Textbook Kindling

SimBiotic President Eli MeirThere have been lots of rumors flying around about a new edition of Amazon.com's Kindle designed for textbooks. If you haven't heard of it, the Kindle is an e-book reader that has become a best seller among early adopters. It has a special screen that, unlike normal computer screens, reads well in all kinds of light. It also has a country-wide internet connection which can be used to purchase books from Amazon.com directly onto the Kindle. It's not clear exactly who it was designed for, but among its current target audience are surely people who travel a lot and want to carry a bunch of books without the space and weight, or want to purchase new books without needing to be near a good bookstore.

With the rumors of a new version aimed at students, I bought a Kindle to play around with and see what its potential is. I've been using it for the past three months, on and off, and like it surprisingly well. Although we're a high tech company, many of us have luddite tendencies, including me. I like books. I like bookstores. I like browsing the shelves, taking a book home, and curling up with it. So I didn't expect to like an electronic replacement. But I've kept using the Kindle long past when I finished exploring it's capabilities. It has some silly sounding advantages that turn out to be really nice. For one thing, it lies flat. You can put it on a table or your bed, take your hands away, and keep reading. That saves some contortions when reading over a meal, or while going to sleep. It's also nice and small compared to most books so its easier to throw into my pack. If my eyes are tired, I can make the text size bigger. And the ability to download books and samples has come in handy on a few nights when I want something to read but am in no mood to traipse around to find a bookstore open late.

Some of those advantages would be great for textbooks as well. Textbooks are big and heavy and students have to carry several of them whereas with an e-book reader you could stick the lot of them in a jacket pocket. Downloading textbooks would be convenient as well, especially if that came with a price break (as other e-books do). That said, the current Kindle is missing a lot of features that it would need to be useful for a textbook. I assume the basics—showing pictures in the text, color, better formatting, a good search function—would be included in any version 2. That would make it useful for some kinds of textbooks for sure. But to truly make a good replacement may take some features that are harder to do.

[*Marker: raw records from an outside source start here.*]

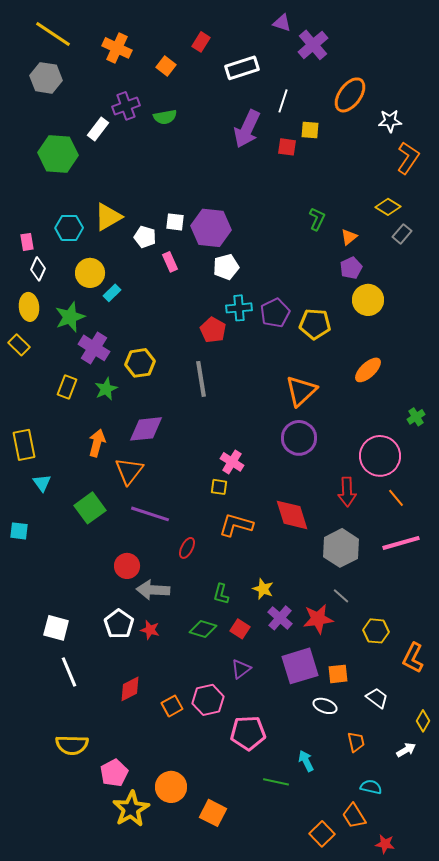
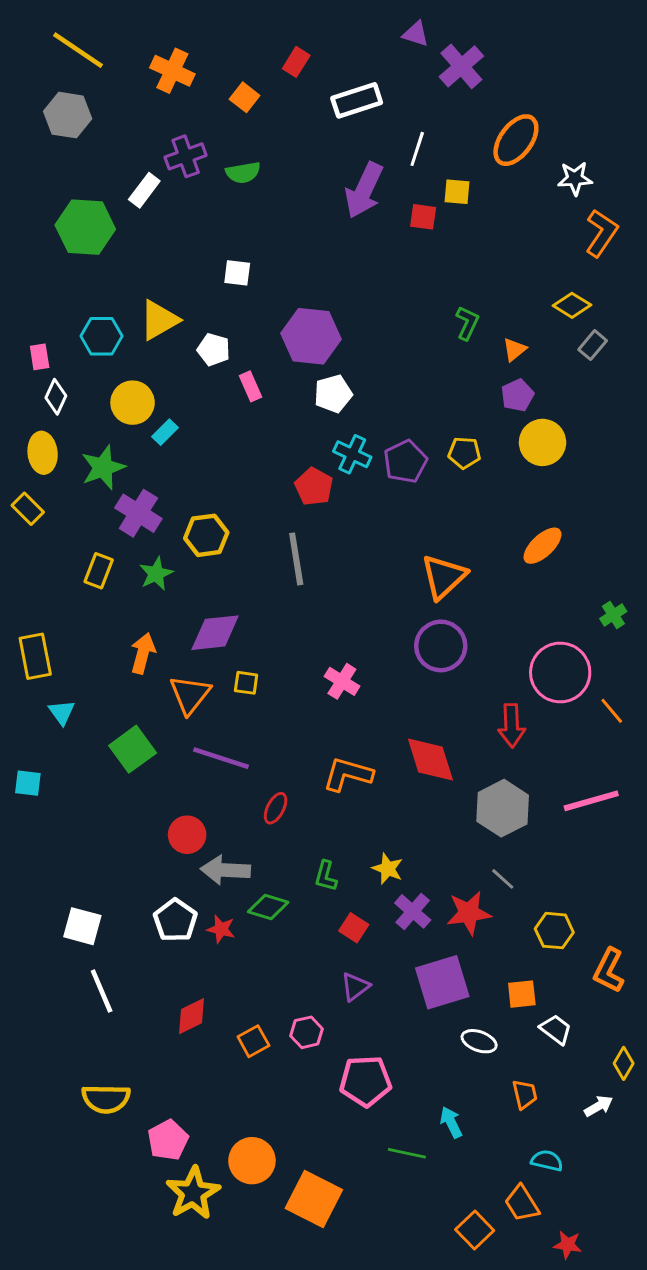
white square: (175, 222) -> (237, 273), moved
cyan cross: (239, 308) -> (352, 454), turned 30
yellow pentagon: (315, 324) -> (464, 453), moved, size x0.7
yellow square: (219, 487) -> (246, 683), moved
orange line: (396, 498) -> (612, 711), moved
green diamond: (203, 629) -> (268, 907), moved
orange square: (338, 674) -> (522, 994), moved
pink hexagon: (208, 700) -> (307, 1032), size x0.7
orange square: (213, 813) -> (314, 1199), size x1.4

One is good navigation. A book is easy to navigate—you can flip back and forth easily, put your finger in one page while looking back at another, quickly skim through a chapter, even rapidly flip through the whole book looking for some figure you remembered. All of that tends to be much more awkward on almost any computer document unless it was written specifically for the computer (think of scanning through a 600 page PDF file), and the Kindle currently has worse navigation ability than a regular computer. Search functions help, but are not a complete replacement—sometimes you don't know exactly what you are searching for, and then scanning a real book is much nicer. The Kindle screen is also very small—not bad if you are reading straight text, but it would not work for more complex layouts with figures, break-out boxes, etc. Beyond those things that prevent it from being a good substitute paper textbook, though, one of the promises of moving teaching materials to computers is to enhance them—with animations, interactive elements, links, models, and so on. The Kindle is a long way from doing any of that and its not clear its current formulation has a good path towards those abilities. So I suspect, at least in the sciences, the Kindle v. 2 will work best for study aids and other ancillary materials, but real electronic textbook replacements will still come first to standard computers —your biology textbook in 5 years will be on your laptop. Your books for history of biology may come on an e-book reader.